Considering the characteristics of fast adaptation to new environments and its potential as predator, the channel catfish could possibly change the equilibrium of the aquatic biocenosis of natural systems. Therefore, the present study aims to report the first record of I. punctatus in a natural environment in the Rio dos Sinos basin, Rio Grande do Sul, Brazil.

 

Materials and Methods

The study was conducted in the Rio dos Sinos basin, which is part of the Laguna dos Patos system (Fundação... 2009). The specimen was captured with a gillnet (25 mm mesh size between adjacent knots). The net was set in the main channel of the river in the city São Leopoldo (29º 44' 14.04" S and 51º 05' 11.08" W) (Figure 1).

The collected catfish was anesthetized with Eugenol and preserved in 10% formalin. In the Laboratory of Ichthyology - UNISINOS the fish was identified based on material provided by Britski et al. (1999) and Graça & Pavanelli (2007). The specimen was deposited in the fish collection of the Museum of Science and Technology of the Catholic University of Rio Grande do Sul (MCP 46292).

 

Results

A mature female specimen of I. punctatus (36.5 cm SL and 419.9 g; Figure 2) was captured on October 21, 2009 in 3.5 m water depth. The stomach content of the specimen was analyzed and contained four partly digested insects (Hymenoptera) and remains of plant material. Together with I. punctatus two other species considered as invasive (allochthonous) were captured: Pachyurus bonariensis (Sciaenidae), commonly known as La Plata croaker, and Acestrorhynchus pantaneiro a piscivcorous characin (Acestrorhynchidae).

 

Discussion

The channel catfish is often confounded with the native silver catfish jundiá (Rhamdia quelen, Heptapteridae). The more obvious morphological difference between both species is the number and distribution of the barbels. The native silver catfish has three pairs of barbels (two mentonian and one maxillary), whereas the exotic channel catfish has four (two mentonian, one maxillary, and one nasal) (Wellborn 1988). Another important characteristic of the exotic species is the first ray of the dorsal fin, which is transformed in a rigid spine, whereas in the silver catfish it is soft.

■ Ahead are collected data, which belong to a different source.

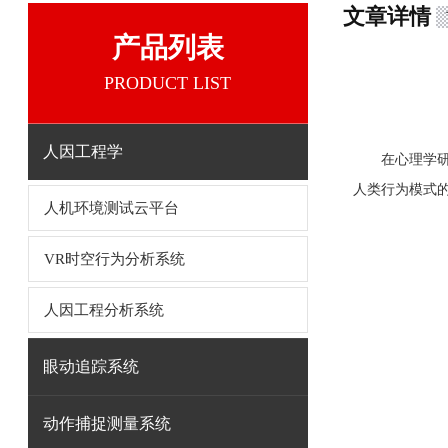
文章详情
产品列表
PRODUCT LIST
人因工程学
在心理学研究
人类行为模式的
人机环境测试云平台
VR时空行为分析系统
人因工程分析系统
眼动追踪系统
动作捕捉测量系统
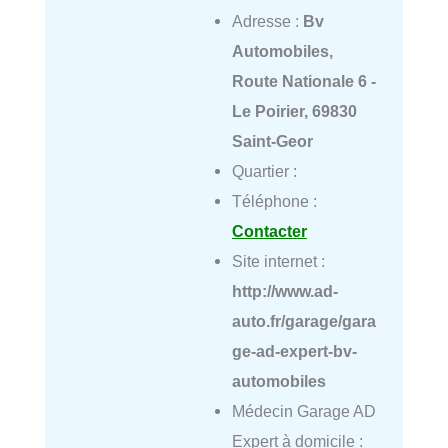
Adresse :
Bv
Automobiles,
Route Nationale 6 -
Le Poirier, 69830
Saint-Geor
Quartier :
Téléphone :
Contacter
Site internet :
http://www.ad-
auto.fr/garage/gara
ge-ad-expert-bv-
automobiles
Médecin Garage AD
Expert à domicile :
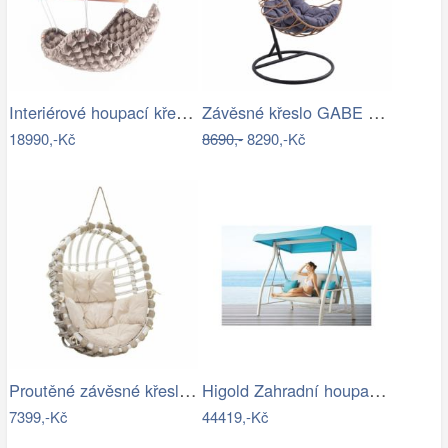
Interiérové houpací křeslo Swingy In…
Závěsné křeslo GABE Tempo Kondela
18990,-Kč
8690,-
8290,-Kč
Proutěné závěsné křeslo Lena, bílý rám…
Higold Zahradní houpačka HIGOLD Nofi…
7399,-Kč
44419,-Kč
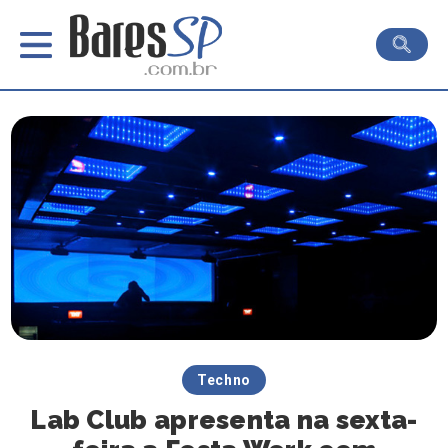
Techno
Lab Club apresenta na sexta-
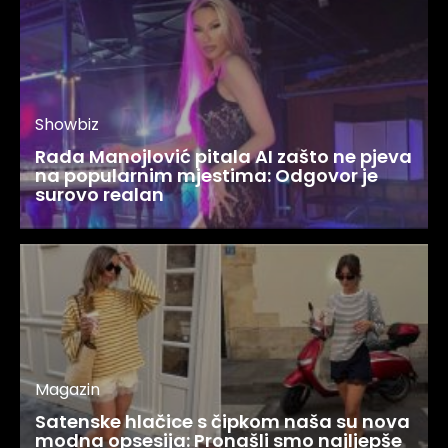
Showbiz
Rada Manojlović pitala AI zašto ne pjeva
na popularnim mjestima: Odgovor je
surovo realan
Magazin
Satenske hlačice s čipkom naša su nova
modna opsesija: Pronašli smo najljepše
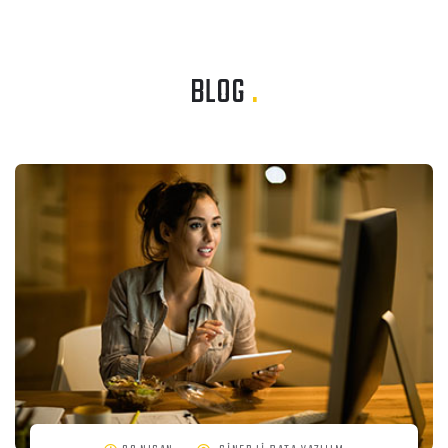
BLOG
.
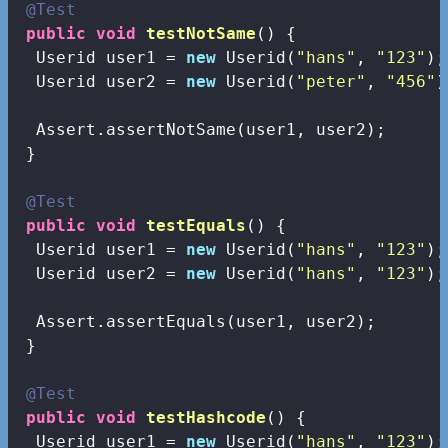
@Test
public
void
testNotSame
()
{

  Userid user1 = 
new
 Userid(
"hans"
, 
"123"
);

  Userid user2 = 
new
 Userid(
"peter"
, 
"456"
)
  Assert.assertNotSame(user1, user2);

 }

@Test
public
void
testEquals
()
{

  Userid user1 = 
new
 Userid(
"hans"
, 
"123"
);

  Userid user2 = 
new
 Userid(
"hans"
, 
"123"
);

  Assert.assertEquals(user1, user2);

 }

@Test
public
void
testHashcode
()
{

  Userid user1 = 
new
 Userid(
"hans"
, 
"123"
);
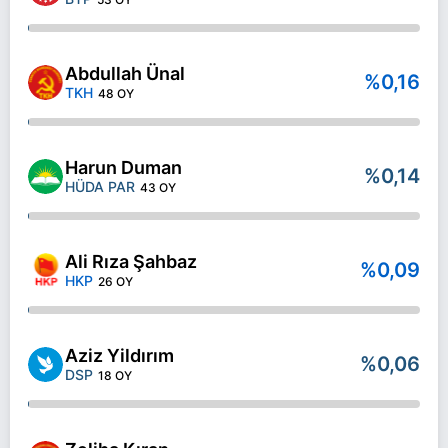
Abdullah Ünal
%0,16
TKH
48 OY
Harun Duman
%0,14
HÜDA PAR
43 OY
Ali Rıza Şahbaz
%0,09
HKP
26 OY
Aziz Yildırım
%0,06
DSP
18 OY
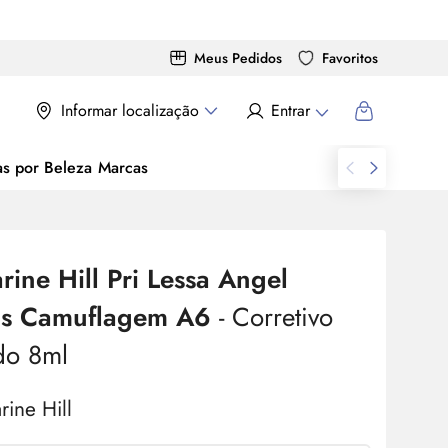
Meus Pedidos
Favoritos
Informar localização
Entrar
as por Beleza
Marcas
rine Hill Pri Lessa Angel
s Camuflagem A6
- Corretivo
do 8ml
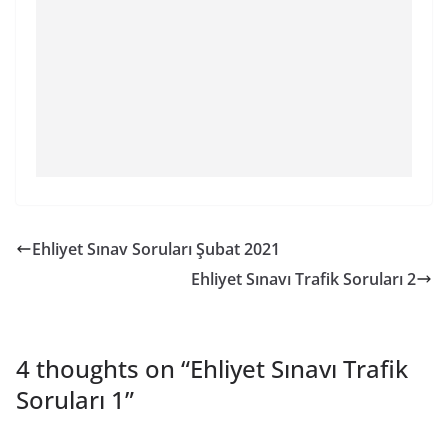
Ehliyet Sınav Soruları Şubat 2021
Ehliyet Sınavı Trafik Soruları 2
4 thoughts on “
Ehliyet Sınavı Trafik
Soruları 1
”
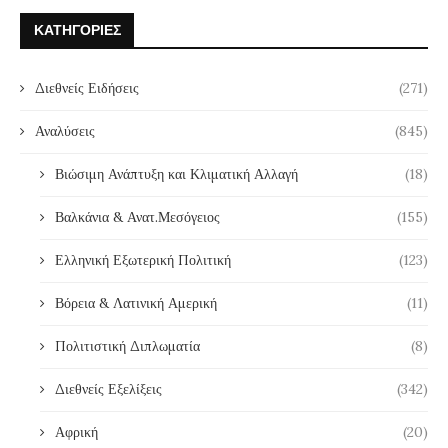
ΚΑΤΗΓΟΡΊΕΣ
Διεθνείς Ειδήσεις
(271)
Αναλύσεις
(845)
Βιώσιμη Ανάπτυξη και Κλιματική Αλλαγή
(18)
Βαλκάνια & Ανατ.Μεσόγειος
(155)
Ελληνική Εξωτερική Πολιτική
(123)
Βόρεια & Λατινική Αμερική
(11)
Πολιτιστική Διπλωματία
(8)
Διεθνείς Εξελίξεις
(342)
Αφρική
(20)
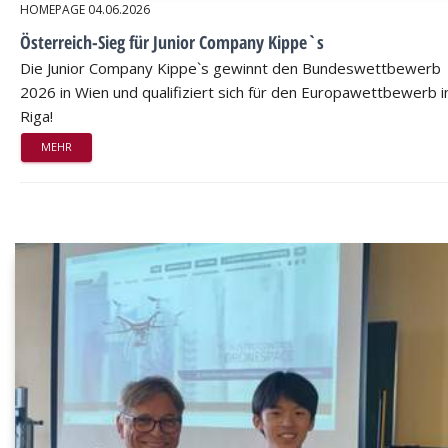
HOMEPAGE
04.06.2026
Österreich-Sieg für Junior Company Kippe`s
Die Junior Company Kippe`s gewinnt den Bundeswettbewerb
2026 in Wien und qualifiziert sich für den Europawettbewerb i
Riga!
MEHR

The collected specimen was a mature female, which indicates that the reproduction of this species in the Rio dos Sinos is plausible. The spawning season of the channel catfish under natural conditions in North America occurs during the summer at elevated water temperatures (Wellborn 1988). A similiar range of conditions occurs in the Rio dos Sinos.

Invasive species can compete for food resources with native species (Welcomme 1988, Agostinho et al. 2000). Piedras et al. (2006) reported strong similarities comparing the digestive systems of the invasive I. punctatus and the two native siluriforms, R. quelen and Pimelodus maculatus, which indicates a strong overlap in the food niches of these three species. In this sense, the sympatric occurrence of the channel catfish with the native species may result in interspecific competition for the same food resources.

Aquaculture is becoming one of the major vectors for the introduction of exotic species (Welcomme 1988). The proximity and access to water resources are the reasons for the instalation of fish farms in river floodplains, or directly in the river channel or in marginal ponds (fish cages). These areas are highly susceptible to flooding. On these ocasions thousands of juvenile and adult fish may escape (Orsi & Agostinho 1999; Leal et al. 2010). A severe flood ocurred in the Rio dos Sinos in May 2008 and may have resulted in an escapee of the captured channel catfish from one of the nearby fishfarms.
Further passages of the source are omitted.